EXERCISE AIM: Print out each record below, unaltered and complete, without its images.

Dataset excerpts
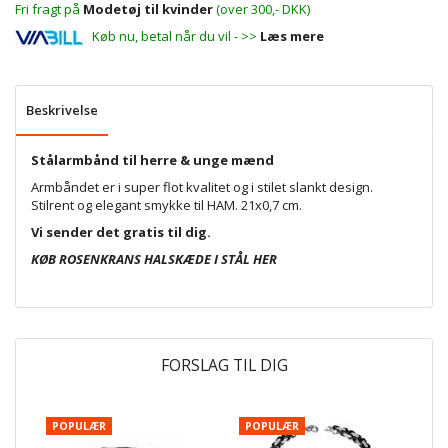
Fri fragt på
Modetøj til kvinder
(over 300,- DKK)
Køb nu, betal når du vil - >>
Læs mere
Beskrivelse
Stålarmbånd til herre & unge mænd
Armbåndet er i super flot kvalitet og i stilet slankt design.
Stilrent og elegant smykke til HAM. 21x0,7 cm.
Vi sender det gratis til dig.
KØB ROSENKRANS HALSKÆDE I STÅL HER
FORSLAG TIL DIG
POPULÆR
POPULÆR
P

YOUR SOLUTION:
Fri fragt på
Modetøj til kvinder
(over 300,- DKK)
Køb nu, betal når du vil - >>
Læs mere
Beskrivelse
Stålarmbånd til herre & unge mænd
Armbåndet er i super flot kvalitet og i stilet slankt design.
Stilrent og elegant smykke til HAM. 21x0,7 cm.
Vi sender det gratis til dig.
KØB ROSENKRANS HALSKÆDE I STÅL HER
FORSLAG TIL DIG
POPULÆR
POPULÆR
P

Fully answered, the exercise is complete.